My mom, Sylvia Galloway, slept in the London tube as a little girl, as her house had been damaged by the Luftwaffe. At 13 she was pulled out of school to work for a tailor to help support her family. At 15 she lost her parents, and her two younger sisters were placed in an orphanage. At 19 she spent 15£ for a nine-day passage, on a steamship, to the New World. She was a secretary, which in sixties and seventies America could support an upper-lower-middle-class life. She raised me on her own. Note: not a sob story, we had a nice life.
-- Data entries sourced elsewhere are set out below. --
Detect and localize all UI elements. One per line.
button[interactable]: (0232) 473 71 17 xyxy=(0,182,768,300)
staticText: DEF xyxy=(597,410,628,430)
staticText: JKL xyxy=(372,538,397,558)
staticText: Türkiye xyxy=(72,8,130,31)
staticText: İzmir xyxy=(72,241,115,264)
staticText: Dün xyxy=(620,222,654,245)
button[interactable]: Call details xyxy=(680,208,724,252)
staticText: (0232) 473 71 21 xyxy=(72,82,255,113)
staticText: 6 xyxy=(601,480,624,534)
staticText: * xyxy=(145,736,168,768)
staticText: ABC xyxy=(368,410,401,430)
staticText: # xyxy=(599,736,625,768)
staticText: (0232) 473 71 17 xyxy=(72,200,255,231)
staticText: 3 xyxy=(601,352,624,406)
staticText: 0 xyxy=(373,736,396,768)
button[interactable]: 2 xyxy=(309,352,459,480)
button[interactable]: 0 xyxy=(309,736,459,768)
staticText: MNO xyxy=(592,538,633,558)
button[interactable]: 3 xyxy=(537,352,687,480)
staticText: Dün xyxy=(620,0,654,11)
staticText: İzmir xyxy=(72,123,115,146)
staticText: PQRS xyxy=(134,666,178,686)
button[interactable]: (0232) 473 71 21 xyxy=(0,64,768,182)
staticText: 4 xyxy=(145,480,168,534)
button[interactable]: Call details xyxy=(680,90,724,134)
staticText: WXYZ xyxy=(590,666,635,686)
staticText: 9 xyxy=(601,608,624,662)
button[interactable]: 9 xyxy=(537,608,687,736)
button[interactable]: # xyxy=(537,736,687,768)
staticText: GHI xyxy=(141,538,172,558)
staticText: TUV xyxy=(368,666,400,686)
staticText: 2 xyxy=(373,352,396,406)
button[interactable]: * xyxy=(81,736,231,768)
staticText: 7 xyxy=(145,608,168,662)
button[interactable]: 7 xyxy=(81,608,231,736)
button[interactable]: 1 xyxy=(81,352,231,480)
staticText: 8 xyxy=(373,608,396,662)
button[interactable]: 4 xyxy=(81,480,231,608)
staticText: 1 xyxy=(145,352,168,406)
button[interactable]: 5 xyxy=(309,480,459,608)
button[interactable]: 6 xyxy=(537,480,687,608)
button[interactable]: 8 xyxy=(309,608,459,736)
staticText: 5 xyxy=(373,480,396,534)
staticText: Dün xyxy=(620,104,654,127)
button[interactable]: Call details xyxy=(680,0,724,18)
— When I was eight, I’d get nosebleeds in the middle of the night. We’re talking blood-spraying-from-your-face type of bloody noses. This is one of the reasons I never tried cocaine, but that’s another post. My mom would hold a cold compress to my nose, and read math problems to calm me, until the blood coagulated, sometimes hours later.

— When I was 15 my mom, home from work, would honk her horn as she entered the garage below our apartment complex, signaling for me to come down and practice, on inclines in the massive garage, how to drive a stick shift.

— On my 16th birthday she drove up in a four-year-old BMW 320i and gave me the keys to her eight-year-old lime green Opel Manta. She put the keys in my hands, rested her hands (up) on my shoulders and said, “You’re a handsome young man [I wasn’t] who owns his own car.” I’ve bought, and been given, a lot of nice things. This stands alone as the most joyous moment I’ve registered from an inanimate object.

— When I was 22 I agreed to meet my mom in the driveway of my UCLA fraternity. She was dropping off a term paper she had typed. I slept through the rendezvous. Circling the block for 30 minutes, late for work, she double parked, came into the house, began screaming my name, and when I arrived downstairs, in front of a dozen “brothers,” she punched me in the ear.

— At 39, I was going through my mom’s last will and testament. She had affixed Post-its, with handwritten notes, all over the document. Two stood out: “You have always been a huge source of pride for me” and “Be a good citizen.”

My mom smoked for three decades and was on the pill in the sixties and seventies, a recipe for breast cancer, which struck when she was 56. Twelve years and two recurrences later, the cancer metastasized in her stomach, and she died six months later. One of my greatest disappointments is she never got to meet my boys. Some of that sadness abates watching my boys with their mother who, among a million other things, calms our oldest boy when he, too, now gets bloody noses.

Our youngest son’s name is Nolan Sylvia Galloway, and he has my mom’s laugh. She would have liked that.

Life is so rich,
Scott


1 Engaging Families 2015 Special Editions — Mother’s Day.